At Nasser, the neo-natal unit is full. It’s one of the few still running after Israel struck the nearby European Hospital in mid-May. The military claimed Hamas leaders were hiding underneath. The group denies it.
Bombs, births and displacement
In the shelters, women give birth in tents or on makeshift beds. Some don’t make it to a hospital at all.
“One mother gave birth alone with her husband under fire,” Killen says. “She tried to breastfeed for five days. By the time she got to hospital, it was too late.”

Another woman survived a tank shell that hit her home but suffered shrapnel wounds to her chest, severing her milk duct. A third was helped by Killen to breastfeed her premature baby only to lose her husband in a strike days later. Then came an evacuation order. She fainted from shock and couldn’t feed for three days.
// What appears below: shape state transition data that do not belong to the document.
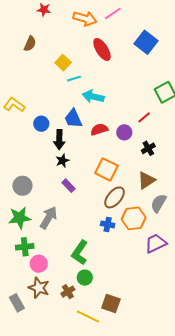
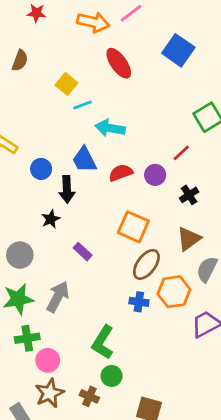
black star: (62, 161) -> (51, 219), moved
brown star: (39, 288) -> (49, 393), turned 30
brown cross: (68, 292) -> (89, 396), turned -32

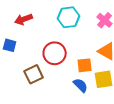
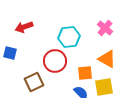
cyan hexagon: (69, 17) -> (69, 37), moved

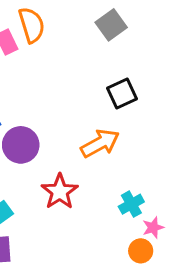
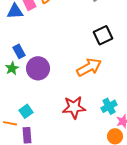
red star: (60, 192) -> (74, 107), moved, turned 30

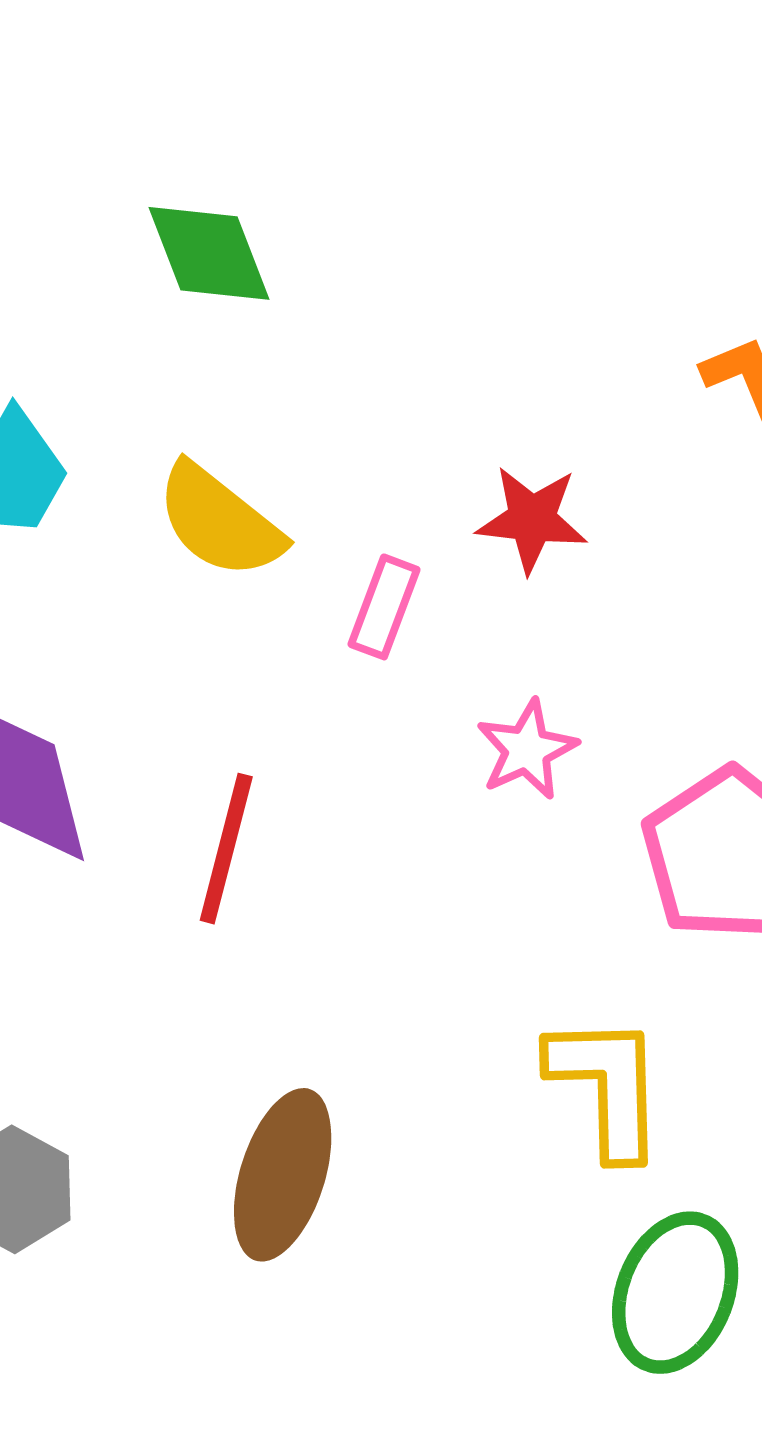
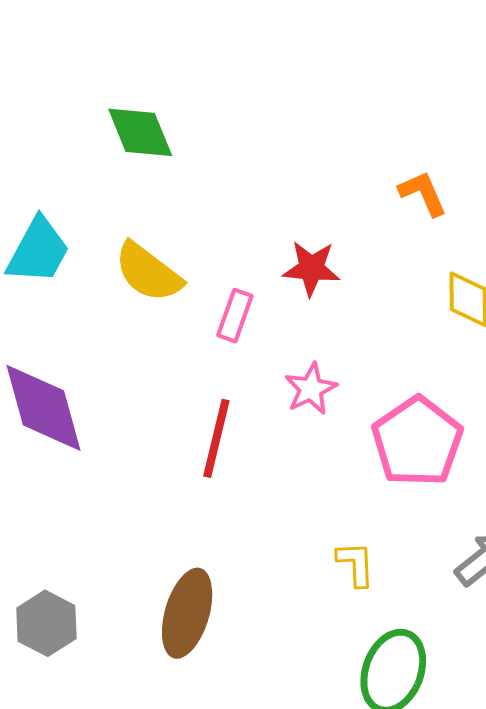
red line: (226, 849) -> (216, 438), moved
yellow L-shape: (607, 1086) -> (356, 564), size x0.6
“There’s desperation, hopelessness. Even suicidal thoughts,” Killen says. “It’s overwhelming.”
According to UN estimates, around 55,000 women in Gaza are currently pregnant. Most are not getting basic prenatal care.
“Childbirth used to be a family celebration,” says Killen. “Now it’s a question of whether mother and baby will make it.”
A short-lived joy
Jomana Arafa, a pharmacist from Deir al-Balah, had high hopes for her twins, Asser and Aysal. She gave birth via Caesarean section and sent a voice note to Killen in English: “Thank God, we are healthy.”
Three days later, her shelter was hit by an Israeli missile. She, her babies and her mother were killed. Her husband received the news while registering the twins’ birth certificates.
At the time, the Israeli military said it had no knowledge of the incident but insisted it targets only military sites and seeks to avoid civilian harm.
For Killen, the news was unbearable.
“Devastating beyond words,” she says. “I still cry when I think of her.”
Lives in the balance
Children make up half of Gaza’s population of 2.1 million. Now, the newest of them are being born into hunger, displacement and danger.

Aid groups and medics continue to call for a ceasefire and the free flow of humanitarian supplies. But for the mothers still waiting to give birth, and the ones cradling babies already here, time is running out.
“These are babies,” says Killen. “They deserve a chance. They deserve more than this.”